At meals and parties she barely spoke, so rapt was she by her short course in Marxism, so keen was she to ask Mendel more questions. Her mind was with him in his smoky library, far from her mother and father. Lala, who sometimes found her asleep with the lamp shining and some vulgar novel beside her, worried that she was reading too late. It was Mendel who exposed Sashenka to the grotesque injustice of capitalist society, to the oppression of workers and peasants, and showed her how Zeitlin—yes, her own father—was an exploiter of the working man.

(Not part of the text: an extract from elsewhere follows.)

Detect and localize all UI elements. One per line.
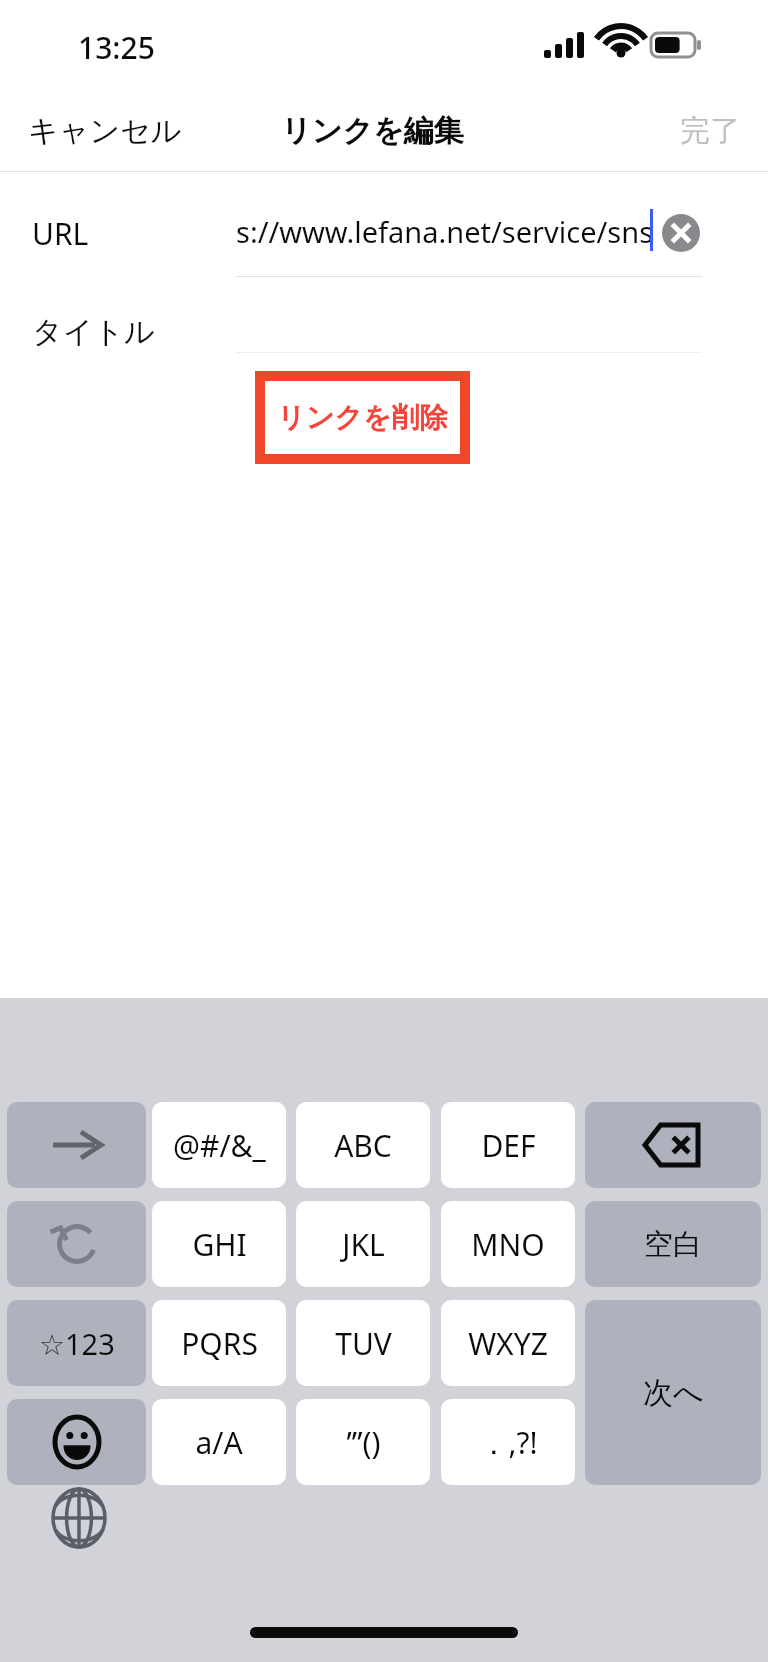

But there was a solution, she learned: a class struggle that would progress through set stages to a workers’ paradise of equality and decency. The Marxist theory was universal and utopian and all human existence fitted into its beautiful symmetry of history and justice. She could not understand why the workers of the industrial world, especially in St. Petersburg and Moscow, the peasants in the villages of Russia and Ukraine, the footmen and maids in her father’s houses, did not rise up and slay their masters at once. She had fallen in love with the ideas of dialectical materialism and the dictatorship of the proletariat.